Les chiffres défilent dans les dépêches sans jamais s'arrêter sur un visage. Depuis le 28 février 2026, les frappes américano-israéliennes sur l'Iran ont tué plus de 1 250 civils, selon le Croissant-Rouge iranien. Un bilan que ni Washington ni Tel-Aviv ne commentent, et que les médias occidentaux relèguent au second plan derrière les développements militaires et diplomatiques.
Les civils, premières victimes d'une guerre qu'ils n'ont pas choisie
Le 7 mars, une frappe a touché une école primaire de filles à Minab, dans la province d'Hormozgan. Le bilan, confirmé par les Nations unies : 148 morts et 95 blessés, dont une majorité d'enfants. L'UNESCO a qualifié l'attaque de « tragédie » et demandé une enquête indépendante.
Dix centres médicaux ont été endommagés à travers le pays. Amnesty International a lancé un « appel urgent à la protection des civils et au respect du droit international humanitaire », dénonçant des frappes sur des zones résidentielles sans objectif militaire identifiable.
En deux semaines, 3,2 millions d'Iraniens ont fui leur domicile.

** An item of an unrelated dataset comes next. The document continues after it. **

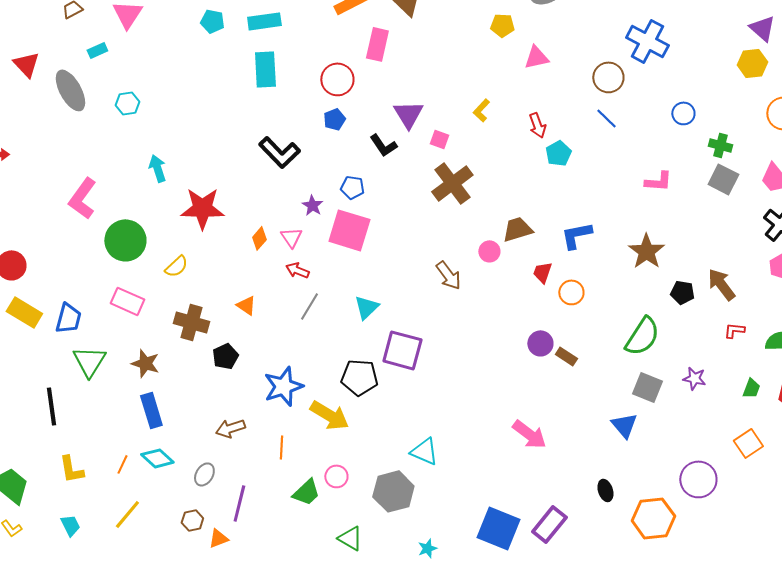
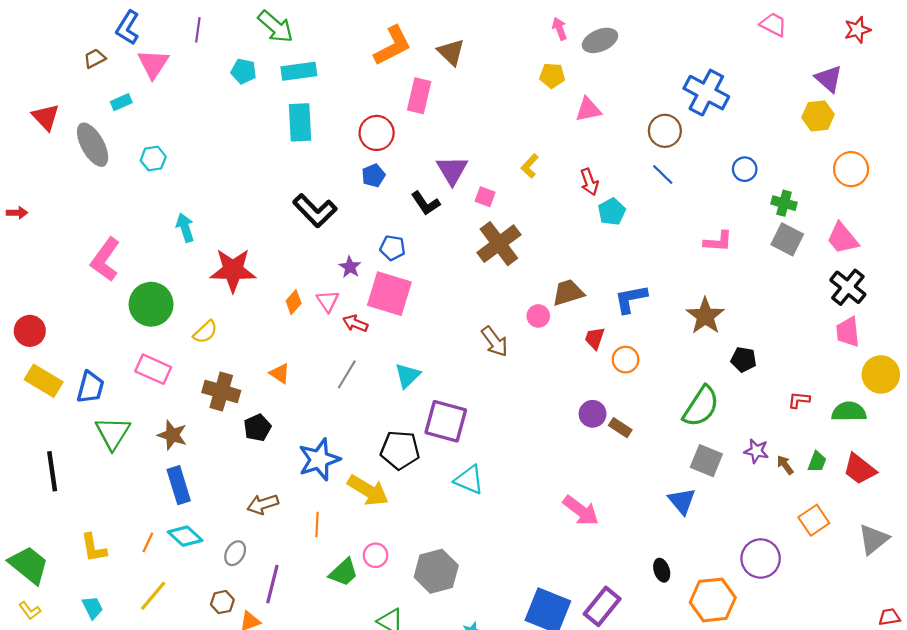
red arrow: (297, 270) -> (355, 323), moved
brown arrow: (721, 284) -> (785, 465), moved, size x0.6
black line: (51, 406) -> (52, 471), moved
cyan triangle: (424, 451) -> (469, 480), moved

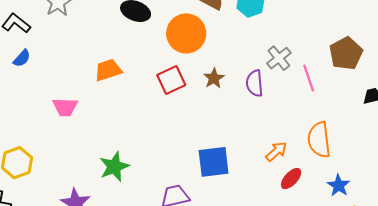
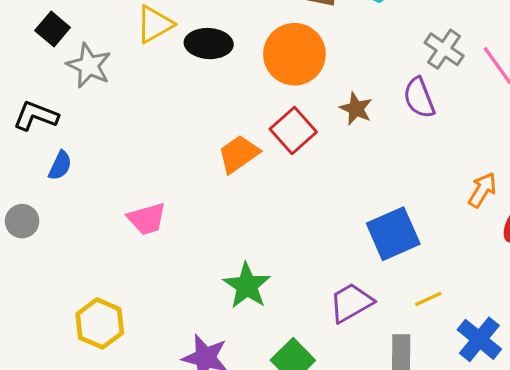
orange trapezoid: (108, 70) -> (239, 154), moved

Les provinces de Téhéran, d'Isfahan et du Khuzestan concentrent l'essentiel des déplacements. Les camps improvisés manquent d'eau, de nourriture et de médicaments, selon le Bureau de coordination des affaires humanitaires de l'ONU (OCHA).
3 000 ans de patrimoine sous les bombes
Au-delà du bilan humain, la guerre frappe un héritage culturel millénaire. L'UNESCO a confirmé des dommages sur quatre sites inscrits au patrimoine mondial : le palais du Golestan à Téhéran (XIXe siècle, résidence des Qadjars), le palais de Chehel Sotoun à Isfahan (XVIIe siècle, 40 colonnes), la mosquée Masjed-e Jame d'Isfahan (XIe siècle, plus ancienne mosquée du vendredi d'Iran) et la citadelle de Falak-ol-Aflak à Khorramabad (IIIe siècle).
Au total, 56 musées et sites historiques ont subi des dégâts, selon les autorités iraniennes. L'Iran et le Liban ont demandé à l'UNESCO d'ajouter plusieurs sites à la liste de protection renforcée prévue par la Convention de La Haye de 1954.
L'ONG Blue Shield, surnommée le « Croix-Rouge du patrimoine », a évoqué de « potentiels crimes de guerre » au regard du Protocole II de cette convention, qui interdit les attaques contre les biens culturels sauf en cas de « nécessité militaire impérative ».
Un silence qui interroge
Le contraste est saisissant avec d'autres conflits. En Ukraine, le décompte des victimes civiles et la destruction du patrimoine ont fait l'objet d'une couverture quotidienne dès les premiers jours. En Iran, les mêmes données existent — les mêmes organisations les produisent —, mais elles peinent à franchir le seuil de l'attention médiatique occidentale.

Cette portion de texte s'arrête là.